SuspiciousFeb 20, 2026, 1:38 AM

Verdict: suspicious
Confidence: medium
Model: gpt-5-mini
Summary: The instructions match the stated goal (scaffolding org/artist folders via the Recoup CLI) but the skill omits declaring required tooling and authentication details and it instructs committing and pushing to a git remote—these mismatches merit caution before installing or running it.
Guidance: This skill appears to do what it says (scaffold org/artist folders using the Recoup CLI), but it omits important operational details. Before installing or running it: - Ensure the 'recoup' CLI is installed on the machine that will run the skill; the skill does not declare this requirement. - Make sure the Recoup CLI is authenticated (Personal API Key or Org API Key) and understand where those credentials are stored; the SKILL.md assumes the CLI will already have access to your account but does not request or describe the credential. - Review the repository and branch you will push to. The instructions perform 'git commit' and 'git push origin main' — confirm that 'origin' and 'main' are the intended remote/branch and that automatic pushes are safe in your environment. - Run the commands manually first in a controlled environment (or a fork/temporary branch) to confirm behavior and examine the generated RECOUP.md files before automating. If you want this to be safer/clearer, request the skill author to: declare 'recoup' as a required binary, document required authentication and environment variables, and make the git push step optional or interactive.

Review Dimensions

Purpose & Capability: concernThe skill's purpose is to use the Recoup CLI to enumerate orgs and artists and scaffold directories, which is coherent — however, the registry metadata declares no required binaries or credentials while the SKILL.md plainly depends on the 'recoup' CLI and on Recoup authentication (Personal API Key or Org API Key). Not declaring the Recoup binary or the need for authenticated CLI access is an inconsistency.

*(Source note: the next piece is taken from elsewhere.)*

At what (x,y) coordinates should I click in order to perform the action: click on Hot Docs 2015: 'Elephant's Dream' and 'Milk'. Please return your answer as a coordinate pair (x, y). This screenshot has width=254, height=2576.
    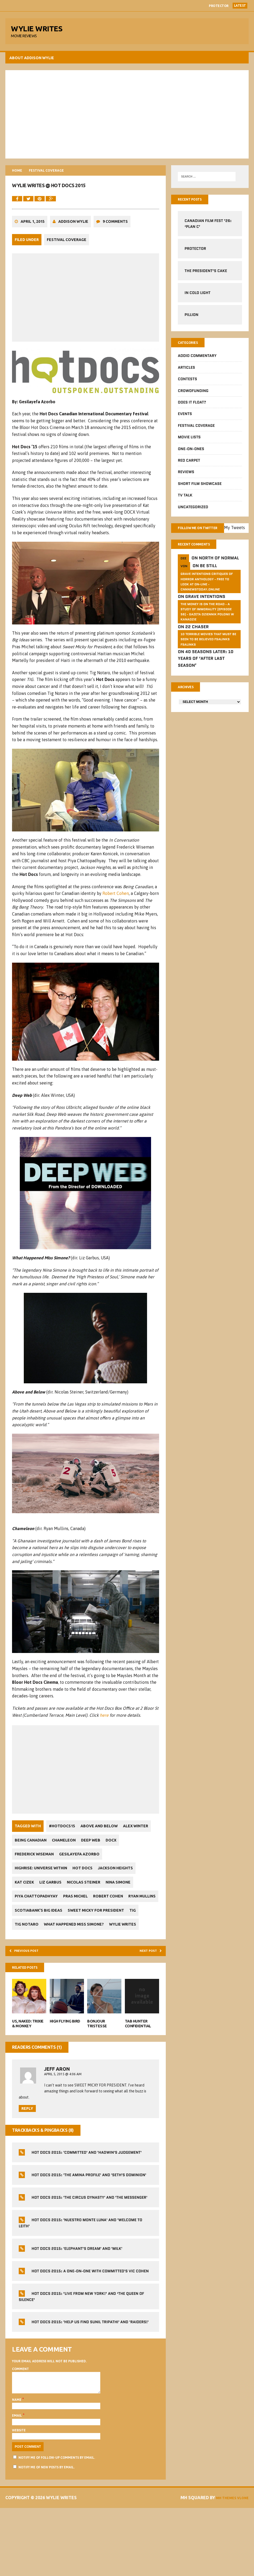     Looking at the image, I should click on (78, 2305).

Instruction Scope: concernThe SKILL.md stays focused on scaffolding, but it instructs the agent to run 'recoup orgs list' and 'recoup artists list' (which will read local CLI credentials/config) and to run 'git add && git commit && git push' (which will interact with local git config and remote credentials). The instructions do not specify how authentication is provided, do not check for 'recoup' being installed, and assume pushing to 'origin main' is appropriate — these are operational assumptions that could lead to unintended side effects.
Install Mechanism: okThis is an instruction-only skill with no install spec and no code files, so nothing will be downloaded or written by an installer. That low-install footprint is appropriate for a scaffolding script.

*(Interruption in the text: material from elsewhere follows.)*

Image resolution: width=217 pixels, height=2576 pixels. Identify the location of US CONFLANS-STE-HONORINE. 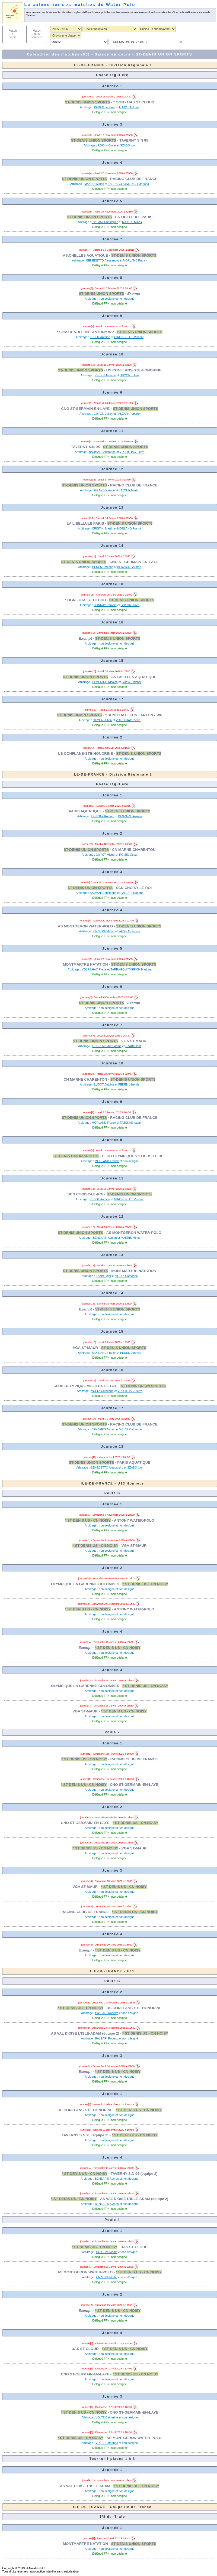 (133, 370).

Credentials: concernThe metadata declares no required environment variables, but the SKILL.md references an optional RECOUP_ACCOUNT_ID and implicitly requires Recoup CLI credentials (Personal or Org API Key) to be present in the user's CLI configuration. The lack of explicit declaration for the Recoup credential or other auth artifacts is disproportionate to the task and hides a dependency on local secret/config state.
Persistence & Privilege: okThe skill does not request permanent inclusion (always: false) and does not modify other skills or global agent configuration. However, it does instruct creating files and committing/pushing them to a remote repo, which is a normal operation for a setup task but still requires user attention and appropriate git credentials.